NOW... After Windows XP came back up, my secondary "Data" drive with MY WHOLE LIFE ON IT, including every digital picture I have ever taken over the last 8 years (about 40,000 of them) and ALL of my clilents files worth HUNDREDS OF THOUSANDS OF DOLLARS, is suddenly "Not Accessible"!?!?!?!?! All of the folder and file names, including the drive name are all garbled.

Needless to say, my life is flashing before my eyes...
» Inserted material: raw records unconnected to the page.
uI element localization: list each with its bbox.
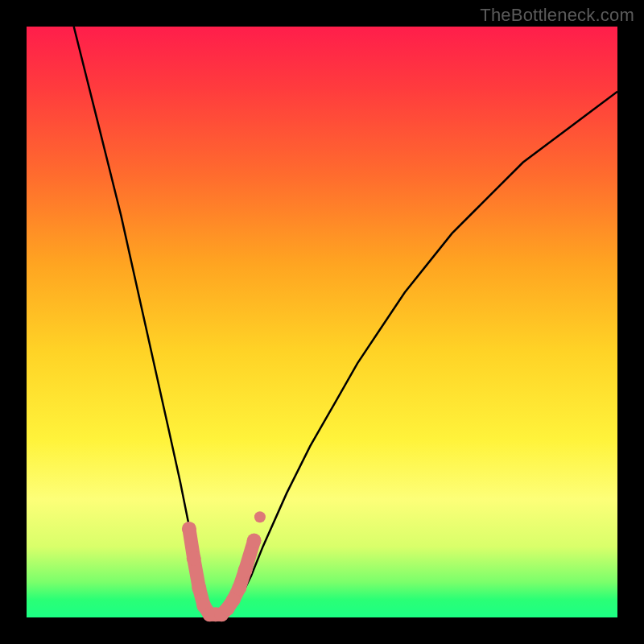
detached-marker: [254, 511, 266, 522]
chart-frame: TheBottleneck.com: [0, 0, 644, 644]
chart-svg: [27, 27, 617, 617]
marker-point: [187, 551, 201, 566]
bottleneck-curve: [74, 27, 617, 614]
watermark-text: TheBottleneck.com: [480, 5, 634, 26]
marker-point: [247, 534, 262, 548]
marker-point: [182, 522, 196, 536]
marker-point: [232, 580, 246, 595]
marker-point: [238, 563, 253, 577]
marker-point: [192, 580, 206, 595]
PLEASE HELP!!!!!!!!!!!!!!!!!!!!!!!!!!!!!!!!!!!!!!!!!!!!!! !!!!!!!!!!!!!!!

OErjan
03-15-2004, 08:46 PM
i doubt it is knoppix that did that. knoppix does not put anything on th hdd unless you practically force it to. if you have a very alert antivirus, it may have some "safety feature" activated on account of changed atime on one of your drives (that is a "timestamp" that tells when a file is last read).
it has hapened to me once, anoying beyond belief. luckily i was able to folow the antivirus walktrough on how to "unlock" the drive. the antivirus in question is long out of production (and name is out of my had), unlikely you have the same but...

CrashedAgain
03-16-2004, 03:32 AM
OK, the scoop on the filesystems is this: most Linux systems (not just Knoppix) are not able to reliably write to Microsoft NTFS file systems. I keep hearing about new developments that will allow fix this but until it's proven be sceptical. It's not because of microsoft 'security' feature, it's because the exact formatting of NTFS systems is an MS secret. Linux systems can write reliably to fat32(vfat) file systems used with Windows 95/98/ME so the best arrangement for a dual boot XP system is have a C drive (hda1 to Linux) NTFS for XP operating system, hda5 formatted Linux ext3 for Linux o/s & a vfat D-drive ((hda6 or 7) for data to be shared by both o/s. Under Linux only the shared data drive is mounted read/write, and of course XP can't even see the Linux drive.
It seems almost impossible that starting Knoppix on CD could damage your data drive, especially if no one tried to use the computer with the Knoppix system. Knoppix would detect but not mount the hard drive unless the user deliberately mounted it, then the default mount is read only
Unfortunately, that isn't much help with your lost files and I don't know enough about file recovery to offer anything except maybe Norton utilities or similar might be able to help. It's possible Knoppix can read the damaged drive in which case you could use it to transfer the files to someplace safe...link to another computer perhaps. but I would try all the Windows recovery options first.

Stephen
03-16-2004, 05:50 AM
NOW... After Windows XP came back up, my secondary "Data" drive with MY WHOLE LIFE ON IT, including every digital picture I have ever taken over the last 8 years (about 40,000 of them) and ALL of my clilents files worth HUNDREDS OF THOUSANDS OF DOLLARS, is suddenly "Not Accessible"!?!?!?!?! All of the folder and file names, including the drive name are all garbled.

Needless to say, my life is flashing before my eyes...

PLEASE HELP!!!!!!!!!!!!!!!!!!!!!!!!!!!!!!!!!!!!!!!!!!!!!! !!!!!!!!!!!!!!!

And you have all that important data on there with not a single backup??? I would suggest a search on a HD recovery specialist if you cannot get access any other way to backup.